Wonderland 2.0's GPS-denied capabilities will enable drone delivery companies to conduct operations below the city skyline. This can be achieved without requiring a visual observer or predetermined alternative landing locations in cases where GPS signals are disrupted due to multipath effects and reflections. 

Ship to shore, shore-to-ship operation, WonderLand 2.0 maritime
An additional capability is addressing the growing market of maritime logistics and how drones are currently being used to deliver goods to ships to avoid having to bring smaller boats to the mainland for things like fresh food, medical supplies, or oil samples. Most drones need an operator to land on ships because of obstacles, unclear decks, or the limitations of placing additional infrastructure on deck to support autonomous drone landing. Currently, large ship or oil rigs operators have the option of using helicopters to bring in critical supplies or launching smaller boats to dock on shore. Neither of these options is ideal due to their high cost and low availability. 

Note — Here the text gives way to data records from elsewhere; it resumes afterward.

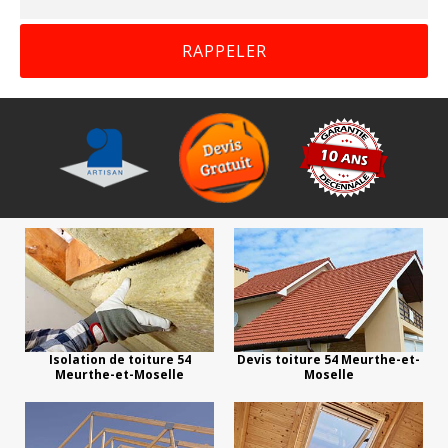
Isolation de toiture 54
Devis toiture 54 Meurthe-et-
Meurthe-et-Moselle
Moselle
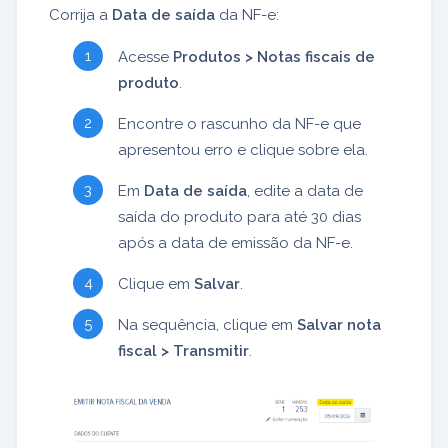
Corrija a
Data de saída
da NF-e:
Acesse
Produtos > Notas fiscais de
produto
.
Encontre o rascunho da NF-e que
apresentou erro e clique sobre ela.
Em
Data de saída
, edite a data de
saída do produto para até 30 dias
após a data de emissão da NF-e.
Clique em
Salvar
.
Na sequência, clique em
Salvar nota
fiscal > Transmitir
.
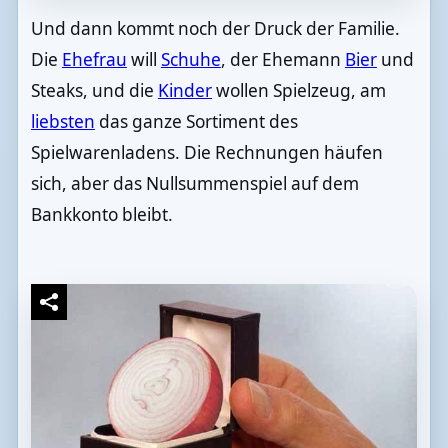
Und dann kommt noch der Druck der Familie.
Die
Ehefrau
will
Schuhe
, der Ehemann
Bier
und
Steaks, und die
Kinder
wollen Spielzeug, am
liebsten
das ganze Sortiment des
Spielwarenladens. Die Rechnungen häufen
sich, aber das Nullsummenspiel auf dem
Bankkonto bleibt.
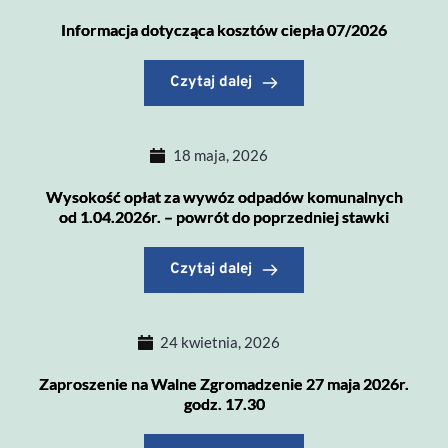
Informacja dotycząca kosztów ciepła 07/2026
Czytaj dalej
18 maja, 2026
Wysokość opłat za wywóz odpadów komunalnych
od 1.04.2026r. – powrót do poprzedniej stawki
Czytaj dalej
24 kwietnia, 2026
Zaproszenie na Walne Zgromadzenie 27 maja 2026r.
godz. 17.30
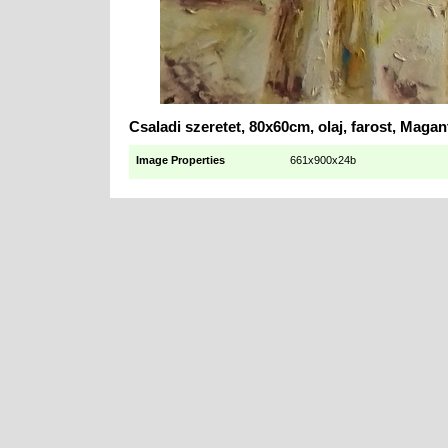
Csaladi szeretet, 80x60cm, olaj, farost, Maga
Image Properties
661x900x24b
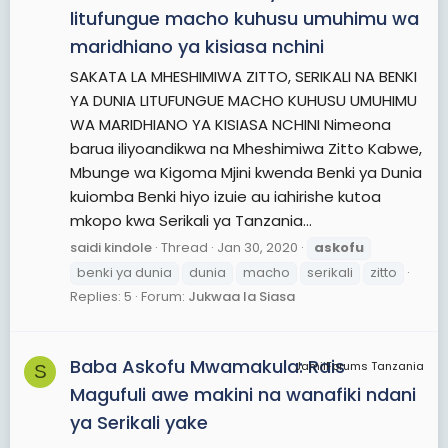
litufungue macho kuhusu umuhimu wa
maridhiano ya kisiasa nchini
SAKATA LA MHESHIMIWA ZITTO, SERIKALI NA BENKI
YA DUNIA LITUFUNGUE MACHO KUHUSU UMUHIMU
WA MARIDHIANO YA KISIASA NCHINI Nimeona
barua iliyoandikwa na Mheshimiwa Zitto Kabwe,
Mbunge wa Kigoma Mjini kwenda Benki ya Dunia
kuiomba Benki hiyo izuie au iahirishe kutoa
mkopo kwa Serikali ya Tanzania...
saidi kindole
Thread
Jan 30, 2020
askofu
benki ya dunia
dunia
macho
serikali
zitto
Replies: 5
Forum:
Jukwaa la Siasa
Baba Askofu Mwamakula: Rais
JamiiForums Tanzania
S
Magufuli awe makini na wanafiki ndani
ya Serikali yake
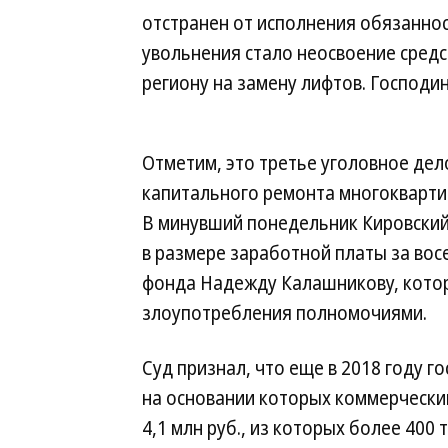
отстранен от исполнения обязанно
увольнения стало неосвоение сред
региону на замену лифтов. Господи
Отметим, это третье уголовное де
капитального ремонта многокварти
В минувший понедельник Кировский
в размере заработной платы за во
фонда Надежду Калашникову, кото
злоупотребления полномочиями.
Суд признал, что еще в 2018 году 
на основании которых коммерчески
4,1 млн руб., из которых более 400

WonderLand’s additional capability involves addressing the expanding maritime logistics market and the existing utilization of commercial drones for delivering goods and medical supplies to ships and oil rigs. Drones are an excellent alternative for dispatching smaller boats to the ship from the mainland for essentials like fresh food, medical supplies, or oil samples or helicopters. Drones are performing these tasks faster and safer, However, a common challenge emerges: most drone BVLOS operations require human operators to vertically navigate to the ship (it is always on the move), safe landing on ships due to obstacles like cables, unclear decks, or the limitation of installing additional infrastructure on the ship deck to enable autonomous drone delivery. WonderLand and its ability to vertically detect and avoid and robust precision landing without any marker allow maritime logistic drones services to be also highly cost-effective and safer.

About Wonder Robotics
Wonder Robotics aims to be the leading provider of intelligent and robust 360° self-awareness software for drones with layers that enable autonomous flight for commercial and military drones as well as eVTOLs powered by advanced vision-based technology. The company's product acts as a critical enabler in the rapidly evolving drone market, allowing for safe and autonomous operations that are a core aspect of emerging drone regulations and strongly advocated by industry leaders.

The technology is ideal for low-flying missions, including commercial package delivery, infrastructure inspection, mapping and advanced urban mobility for people (UAM). The company's vision is to expand its offering to include horizontal situational awareness for navigation, obstacle detection and avoidance, and safe precision landing, even in the absence of GPS.